Hogan Lovells has more than 2,400 lawyers at 43 offices in Europe, Asia, the Middle East and the U.S.
SAC’s Cohen ‘Baffling’ in 2011 Deposition, Bowe Says
Michael Bowe, a lawyer with Kasowitz Benson Torres & Friedman LLP who deposed SAC Capital Advisors LP founder Steven Cohen in 2011, talks about the Cohen’s testimony and the Securities and Exchange Administration’s case against former portfolio manager Matthew Martoma.
Bowe speaks with Erik Schatzker on Bloomberg Television’s “Market Makers.”
Click here to link to video.
J.C. Penney Wanted Stewart to Break Macy’s Pact, Lawyer Says
J.C. Penney Co. tried to convince Martha Stewart Living Omnimedia Inc. to break its contract with Macy’s Inc. and to coerce the second-largest U.S. department-store chain not to enforce its rights under the pact, Macy’s lawyer Theodore M. Grossman said at the start of a trial over the agreement today.
J.C. Penney Chief Executive Officer Ron Johnson wanted to “supplant Macy’s” as an exclusive seller of Martha Stewart- branded products in categories such as bedding and cookware, Grossman, an attorney with Jones Day representing Macy’s, told New York state Supreme Court Justice Jeffrey K. Oing in Manhattan.
“We weren’t coerced,” Grossman said. “We’re here to protect our rights. Rights that we paid for, rights that we worked for, rights that we took tremendous risks for.”

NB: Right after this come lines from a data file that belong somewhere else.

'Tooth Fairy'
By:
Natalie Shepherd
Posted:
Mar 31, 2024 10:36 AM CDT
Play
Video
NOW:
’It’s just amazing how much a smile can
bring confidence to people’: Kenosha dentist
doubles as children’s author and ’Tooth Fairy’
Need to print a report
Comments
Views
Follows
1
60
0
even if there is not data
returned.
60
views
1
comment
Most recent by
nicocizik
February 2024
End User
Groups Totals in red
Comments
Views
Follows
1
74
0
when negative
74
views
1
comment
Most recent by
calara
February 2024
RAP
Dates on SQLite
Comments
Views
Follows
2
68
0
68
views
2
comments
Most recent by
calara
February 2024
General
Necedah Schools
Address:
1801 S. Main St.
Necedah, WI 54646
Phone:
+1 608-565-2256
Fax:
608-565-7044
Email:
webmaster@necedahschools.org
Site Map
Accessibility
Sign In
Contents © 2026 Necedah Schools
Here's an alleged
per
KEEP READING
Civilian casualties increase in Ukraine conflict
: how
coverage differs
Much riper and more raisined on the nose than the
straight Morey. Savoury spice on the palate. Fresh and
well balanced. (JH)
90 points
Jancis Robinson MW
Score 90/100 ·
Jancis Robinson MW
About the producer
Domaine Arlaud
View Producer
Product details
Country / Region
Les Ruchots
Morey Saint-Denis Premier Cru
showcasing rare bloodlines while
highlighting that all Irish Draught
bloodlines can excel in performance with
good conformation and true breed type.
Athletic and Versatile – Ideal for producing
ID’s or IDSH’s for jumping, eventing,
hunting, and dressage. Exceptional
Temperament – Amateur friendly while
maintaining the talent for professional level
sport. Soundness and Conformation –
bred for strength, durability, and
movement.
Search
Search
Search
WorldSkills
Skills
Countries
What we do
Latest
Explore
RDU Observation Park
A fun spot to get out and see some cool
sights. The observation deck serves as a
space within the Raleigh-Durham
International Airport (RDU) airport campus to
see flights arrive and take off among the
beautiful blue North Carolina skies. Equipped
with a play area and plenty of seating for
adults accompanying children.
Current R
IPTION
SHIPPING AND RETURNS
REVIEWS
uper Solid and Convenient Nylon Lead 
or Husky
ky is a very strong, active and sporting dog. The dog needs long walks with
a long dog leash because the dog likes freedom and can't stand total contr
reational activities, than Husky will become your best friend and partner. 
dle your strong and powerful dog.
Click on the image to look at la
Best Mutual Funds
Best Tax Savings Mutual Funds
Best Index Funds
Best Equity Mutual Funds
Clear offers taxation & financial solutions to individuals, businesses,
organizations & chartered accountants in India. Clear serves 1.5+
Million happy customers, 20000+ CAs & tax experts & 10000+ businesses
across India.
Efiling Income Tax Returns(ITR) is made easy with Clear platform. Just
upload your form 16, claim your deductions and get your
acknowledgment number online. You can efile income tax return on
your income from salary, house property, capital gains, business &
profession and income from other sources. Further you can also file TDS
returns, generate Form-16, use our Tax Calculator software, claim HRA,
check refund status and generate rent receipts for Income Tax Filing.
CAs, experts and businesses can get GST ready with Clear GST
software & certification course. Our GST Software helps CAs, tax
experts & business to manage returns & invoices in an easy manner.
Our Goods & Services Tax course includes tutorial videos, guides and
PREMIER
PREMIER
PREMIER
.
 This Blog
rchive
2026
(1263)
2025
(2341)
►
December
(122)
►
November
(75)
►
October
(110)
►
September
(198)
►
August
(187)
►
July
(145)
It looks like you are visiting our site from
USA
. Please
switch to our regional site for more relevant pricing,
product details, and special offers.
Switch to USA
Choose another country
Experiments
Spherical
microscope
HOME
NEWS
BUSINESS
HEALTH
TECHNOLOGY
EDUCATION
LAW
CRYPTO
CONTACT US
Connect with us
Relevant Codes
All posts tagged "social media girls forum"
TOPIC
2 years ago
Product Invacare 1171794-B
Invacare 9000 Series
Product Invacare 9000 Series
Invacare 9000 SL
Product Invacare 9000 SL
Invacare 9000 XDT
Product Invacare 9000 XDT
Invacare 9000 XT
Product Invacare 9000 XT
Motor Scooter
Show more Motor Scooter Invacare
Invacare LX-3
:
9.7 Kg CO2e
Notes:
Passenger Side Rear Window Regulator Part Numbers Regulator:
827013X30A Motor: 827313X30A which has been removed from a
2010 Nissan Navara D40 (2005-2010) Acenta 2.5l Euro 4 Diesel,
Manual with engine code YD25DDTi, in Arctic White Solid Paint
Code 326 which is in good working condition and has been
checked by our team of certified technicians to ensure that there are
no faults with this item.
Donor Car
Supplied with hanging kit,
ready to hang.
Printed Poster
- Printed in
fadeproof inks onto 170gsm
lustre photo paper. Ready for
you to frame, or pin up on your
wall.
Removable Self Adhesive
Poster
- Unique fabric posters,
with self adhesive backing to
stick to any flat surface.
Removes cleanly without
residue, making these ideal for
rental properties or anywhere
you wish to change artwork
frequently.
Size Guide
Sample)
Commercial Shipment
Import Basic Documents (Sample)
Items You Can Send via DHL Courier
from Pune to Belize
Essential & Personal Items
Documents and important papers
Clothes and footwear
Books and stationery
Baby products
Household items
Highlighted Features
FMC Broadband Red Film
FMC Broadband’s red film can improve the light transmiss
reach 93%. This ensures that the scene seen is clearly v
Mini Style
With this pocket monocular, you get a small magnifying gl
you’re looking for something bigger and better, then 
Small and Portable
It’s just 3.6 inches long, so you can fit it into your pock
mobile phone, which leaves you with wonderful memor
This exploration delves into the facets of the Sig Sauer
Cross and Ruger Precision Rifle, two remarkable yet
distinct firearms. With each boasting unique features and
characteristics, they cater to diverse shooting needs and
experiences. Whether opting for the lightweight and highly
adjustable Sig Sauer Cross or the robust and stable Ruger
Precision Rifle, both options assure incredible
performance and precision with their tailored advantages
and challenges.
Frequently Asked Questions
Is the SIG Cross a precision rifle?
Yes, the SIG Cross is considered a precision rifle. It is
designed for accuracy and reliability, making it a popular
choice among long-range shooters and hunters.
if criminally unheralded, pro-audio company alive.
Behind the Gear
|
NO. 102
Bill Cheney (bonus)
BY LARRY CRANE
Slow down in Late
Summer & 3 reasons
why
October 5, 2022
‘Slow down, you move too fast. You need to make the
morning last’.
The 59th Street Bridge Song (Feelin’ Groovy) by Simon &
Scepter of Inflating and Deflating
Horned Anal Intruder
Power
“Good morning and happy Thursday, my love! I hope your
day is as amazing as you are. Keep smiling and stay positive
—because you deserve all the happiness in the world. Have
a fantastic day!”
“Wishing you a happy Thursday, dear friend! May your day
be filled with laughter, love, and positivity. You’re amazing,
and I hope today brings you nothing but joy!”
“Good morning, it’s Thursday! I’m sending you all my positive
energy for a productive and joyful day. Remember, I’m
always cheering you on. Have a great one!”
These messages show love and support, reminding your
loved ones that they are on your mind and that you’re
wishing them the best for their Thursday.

Macy’s sued New York-based Martha Stewart Living in January 2012 to stop it from proceeding with an agreement announced with J.C. Penney the previous month. Cincinnati-based Macy’s filed suit against J.C. Penney in the same court eight months later, seeking to block it from proceeding with the Martha Stewart pact.
The cases have been combined and opening arguments began yesterday in a non-jury trial before Oing that is scheduled to last through March 8.
“This is a contractual dispute,” Lex Suvanto, a spokesman for Martha Stewart Living, said in a statement after Grossman’s opening arguments. “But in 70 minutes of talking they never showed the judge any term in the contract that was breached. They just told a fancy story. We are pleased to hear from so many people including Macy’s how increasingly valuable the Martha Stewart brand is.”
The cases are Macy’s Inc. v. Martha Stewart Living Omnimedia Inc., 650197/2012, and Macy’s Inc. v. J.C. Penney Corp., 652861/2012, New York state Supreme Court (Manhattan).
For more, click here.
Chesapeake Absolves CEO in Internal Probe of Gas-Well Loans
Chesapeake Energy Corp. exonerated co-founder and outgoing Chief Executive Officer Aubrey McClendon for privately borrowing hundreds of millions of dollars from some of the company’s biggest financiers, after an investigation by the law firm Locke Lord LLP and the board’s audit committee.
The review found no intentional misconduct on the part of McClendon, the Oklahoma City-based oil and natural gas explorer said in a statement yesterday. The findings, announced three weeks after McClendon agreed to resign from the company he led for almost a quarter century, was the culmination of a 10-month probe by the board into the CEO’s use of minority stakes in Chesapeake-owned wells as collateral for private loans.
The investigation involved more than 50 interviews with executives from Chesapeake and other companies, according to the statement. The transactions reviewed included McClendon’s borrowings from EIG Global Energy Partners LLC, a private-equity firm that bought preferred shares in two Chesapeake subsidiaries in 2011 and 2012.
Chesapeake has been selling oilfields, cutting jobs, reducing drilling and postponing debt reduction to plug a cash-flow shortfall triggered by a plunge in the price of natural gas, which accounts for 80 percent of the company’s output. Chesapeake lost as much as 43 percent of its market value last year as the gas slump was compounded by collapsing investor confidence in McClendon’s leadership.
McClendon, 53, agreed on Jan. 29 to retire effective April 1, citing “philosophical differences” with the board that he didn’t detail. His grip on power at what was once the pre-eminent U.S. gas producer began to slip last year when the board inquiry commenced in April and he was deposed as chairman in June.